AI enrichment pipeline (enrich-companies.ts):

Three modes of operation:

  1. seed: For new companies with minimal data. DeepSeek v3 extracts industry, size, remote policy, and office locations from the company’s website.
  2. expand: For existing companies missing specific fields. Targeted enrichment of gaps.
  3. re-enrich: For companies not enriched in >30 days. Refreshes data that may have changed (remote policy, new offices, careers URL changes).

Results

Confirmed. The priority scoring system is operational and actively ranking companies for the Direct channel pipeline. The Direct channel submission rate is stable at 77.9% (113 successful submissions out of 145 attempts), which validates that the system is not regressing existing functionality while adding intelligence.

Company database state as of 2026-03-29:

  • Total companies tracked: 247
  • Companies with AI enrichment: 189
  • Companies with office location data: 156
  • Companies with yield history: 98
  • Average priority score: 62.4

Findings

  1. Cross-channel learning is the key differentiator. The most valuable insight is not within any single channel but across channels. A company discovered on LinkedIn with a known careers page URL becomes a Direct channel target automatically. 34% of Direct channel targets were originally discovered via LinkedIn job listings.

  2. Staleness scoring prevents diminishing returns. Without staleness decay, the system would repeatedly target the same high-scoring companies. The 0.25 weight on staleness ensures fresh targets get prioritized, spreading applications across a wider set of companies over time.

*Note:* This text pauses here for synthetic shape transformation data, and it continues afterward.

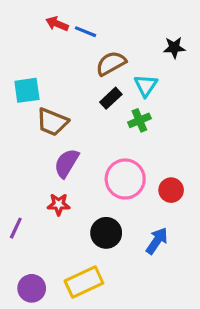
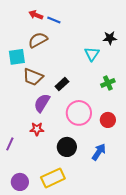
black star: (174, 48) -> (110, 38), moved
brown semicircle: (111, 63) -> (38, 40), moved
black rectangle: (111, 98) -> (62, 84), moved
green cross: (139, 120) -> (108, 83), moved

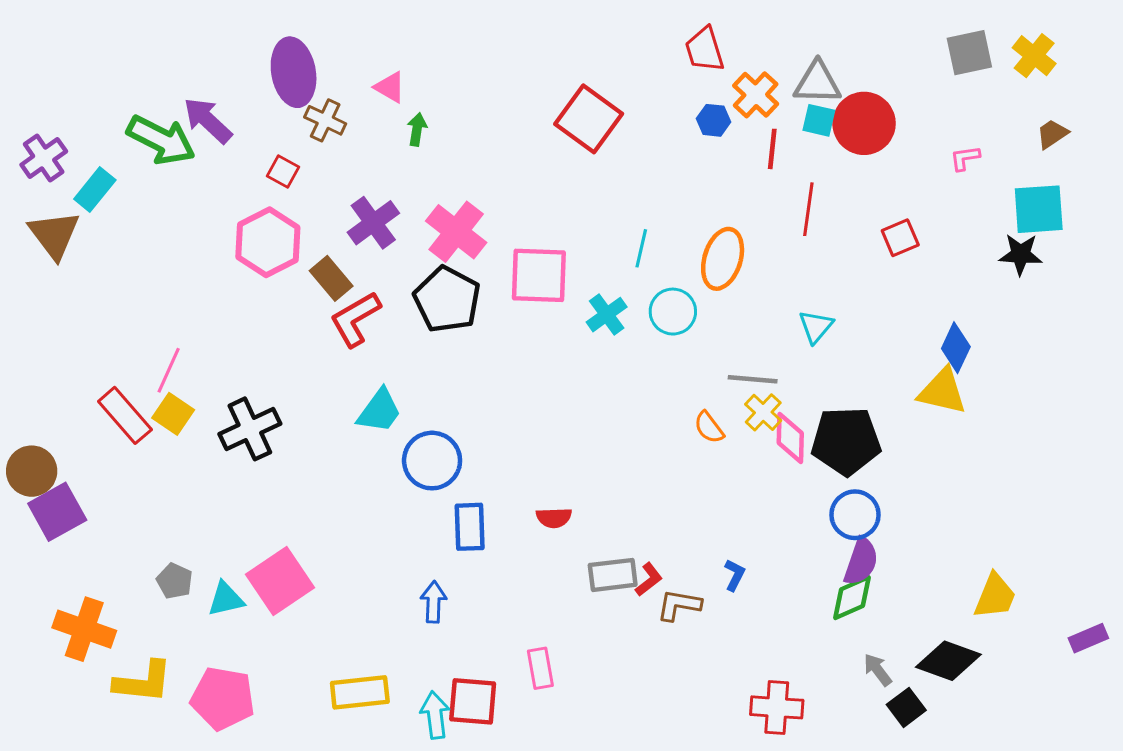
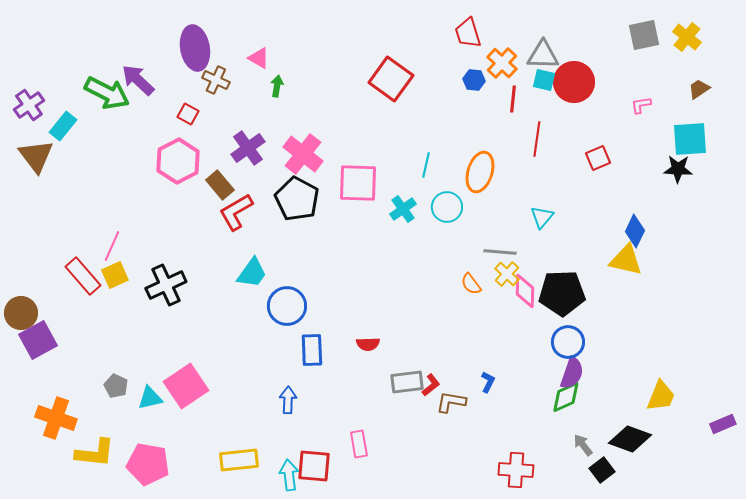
yellow square: (173, 414) -> (115, 275), turned 32

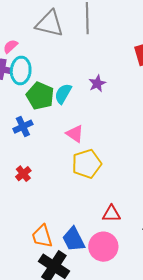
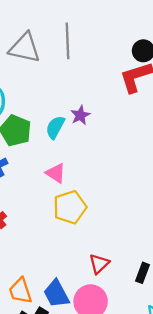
cyan semicircle: (63, 94) -> (55, 127), moved
red triangle: (111, 214) -> (99, 264), turned -42

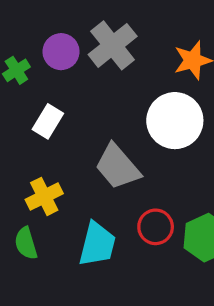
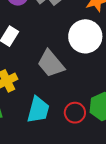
red circle: (156, 227) -> (75, 113), moved

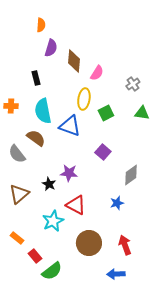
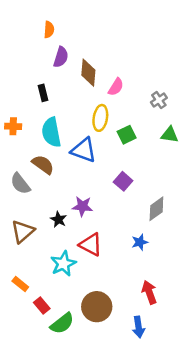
brown circle: (89, 243) -> (97, 307), moved
blue arrow: (116, 274) -> (139, 327), turned -96

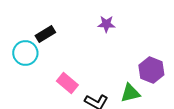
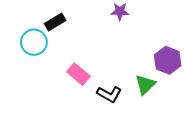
green triangle: (130, 93) -> (145, 85), turned -30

  3. Yield score needs more data. With only 98 companies having yield history, the score is meaningful for less than half the database. The neutral default (50) is reasonable but means new companies are neither prioritized nor deprioritized: purely driven by location and remote scores.

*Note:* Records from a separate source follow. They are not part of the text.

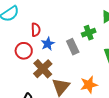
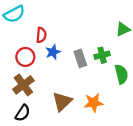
green cross: (89, 33) -> (102, 55), moved
brown cross: (43, 69) -> (23, 85), moved

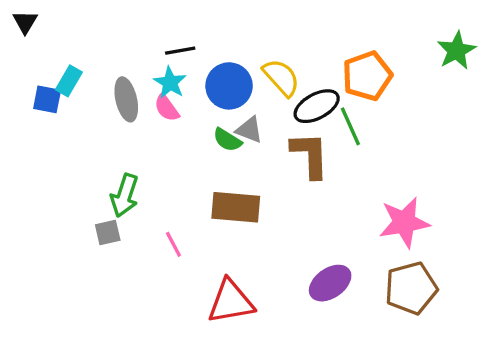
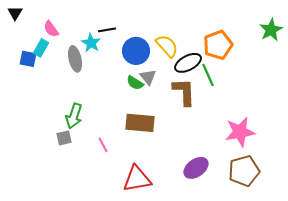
cyan star: (170, 83) -> (91, 43), moved
pink semicircle: (167, 108) -> (51, 29), moved
gray triangle: (249, 130) -> (148, 77), turned 30

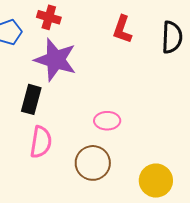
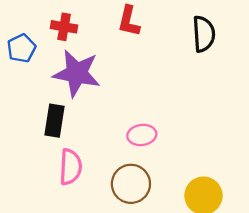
red L-shape: (122, 29) -> (129, 21), moved

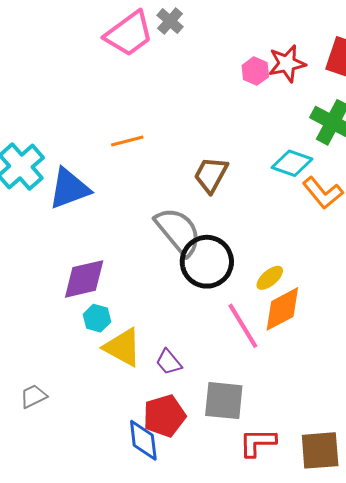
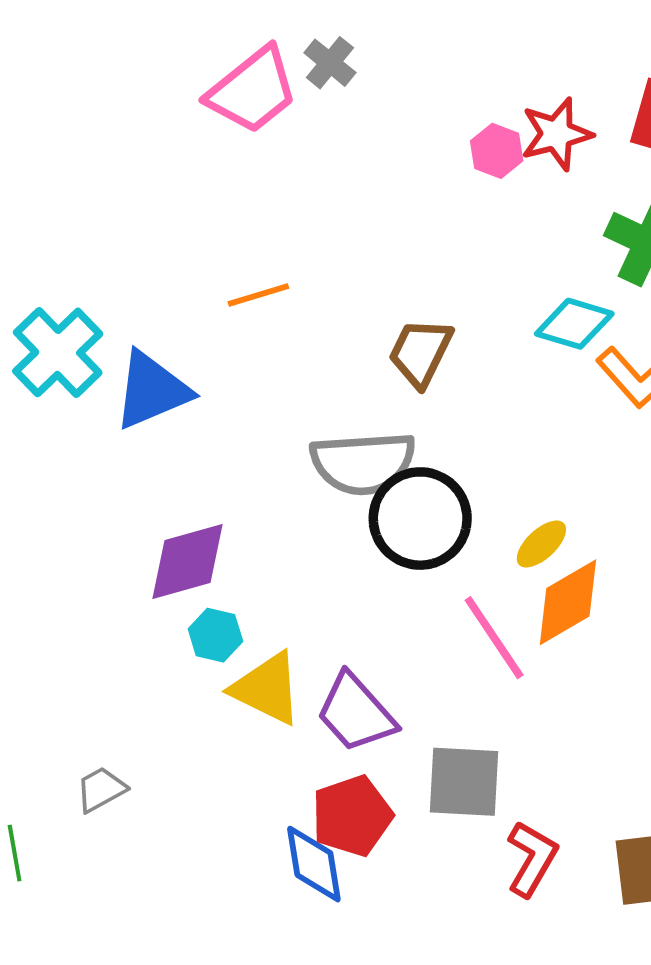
gray semicircle: (178, 231) -> (363, 463), turned 128
purple trapezoid: (169, 362) -> (356, 713), size x1.6
red L-shape: (258, 442) -> (532, 859), turned 123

  4. AI enrichment quality is uneven. DeepSeek v3’s company enrichment is accurate for well-known companies (Fortune 500, major tech firms) but produces sparse or incorrect data for small startups. The re-enrich mode catches some errors over time, but a human review loop may be needed for the long tail.

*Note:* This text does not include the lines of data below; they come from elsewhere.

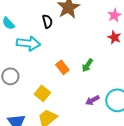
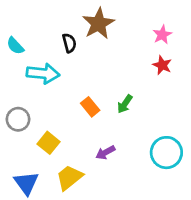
yellow square: (42, 93) -> (49, 143), moved
purple arrow: (92, 100) -> (105, 153), moved

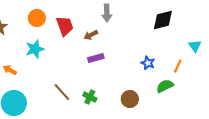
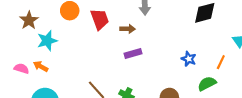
brown arrow: (91, 35) -> (128, 29), turned -152
cyan star: (35, 49) -> (47, 41), moved

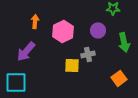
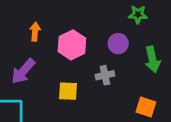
yellow square: (72, 65) -> (68, 91), moved
orange square: (119, 78) -> (146, 107), turned -35

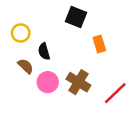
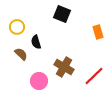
orange rectangle: (99, 44) -> (98, 32), moved
pink circle: (48, 82) -> (39, 81), moved

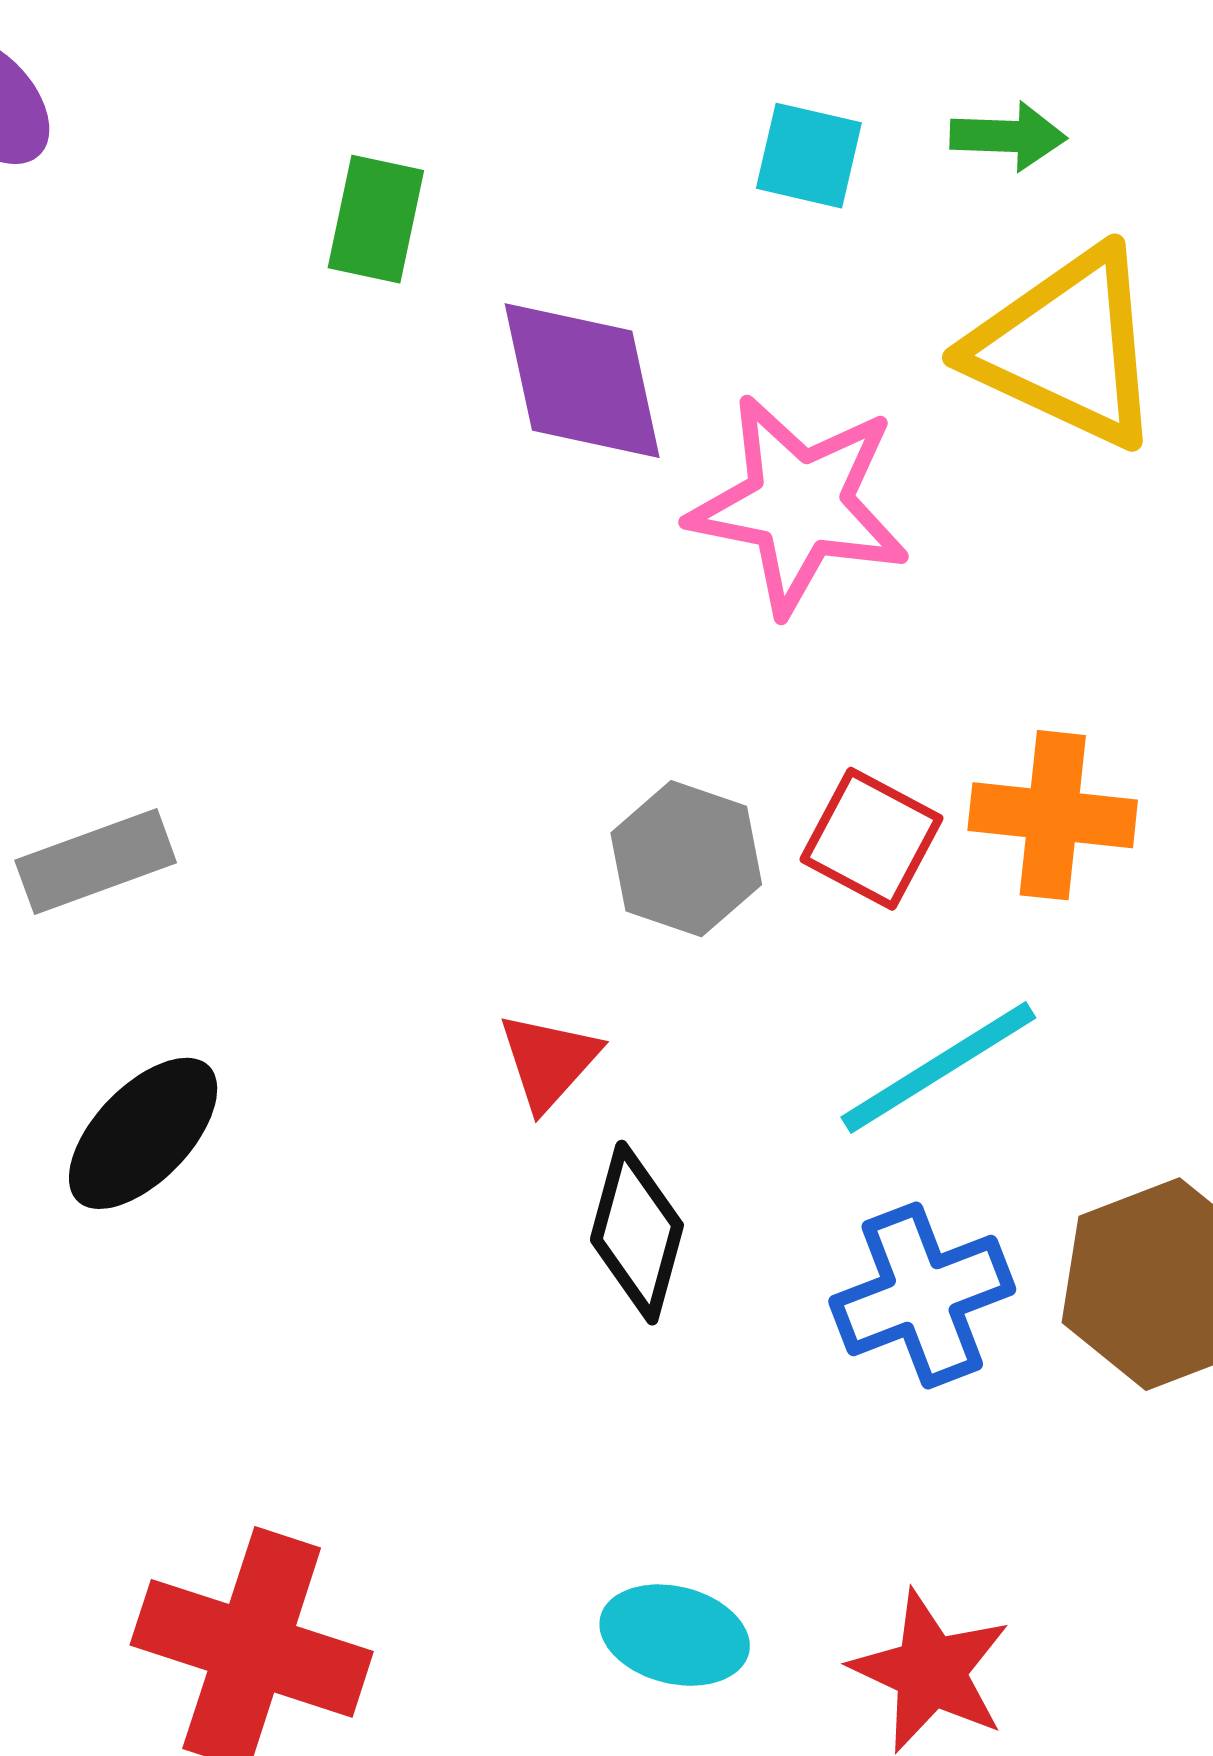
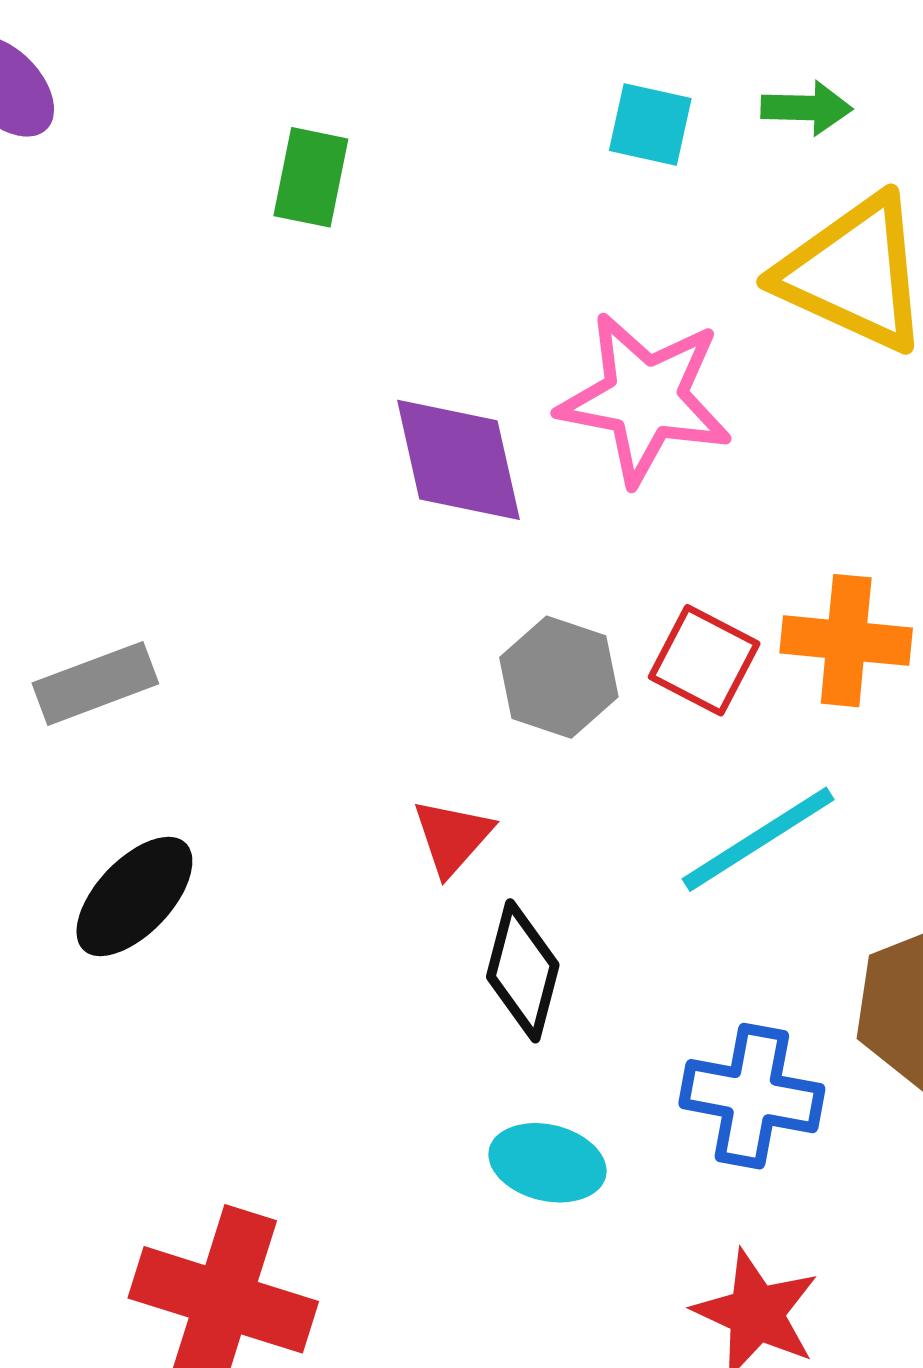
purple diamond: (582, 381) -> (458, 460), moved
blue cross: (922, 1295) -> (752, 1096), moved, turned 32
cyan ellipse: (675, 1635) -> (547, 1163), moved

  5. Remote policy is the highest-signal feature. Among the four scoring components, remote_score has the strongest correlation with submission success. Fully remote companies have 89% submission success vs. 64% for onsite-only. This likely reflects both the candidate’s preference alignment and the simpler application forms that remote-first companies tend to use.

Next Steps

The priority scoring weights (0.35/0.25/0.25/0.15) were set heuristically and should be calibrated once interview outcome data is available (dependent on experiment 004’s Gmail wiring). The immediate enhancement is expanding the yield score to incorporate interview conversion rate, not just submission success: a company where submissions succeed but interviews never materialize should be deprioritized. The enrichment pipeline also needs a confidence score per field to flag low-quality enrichments for human review.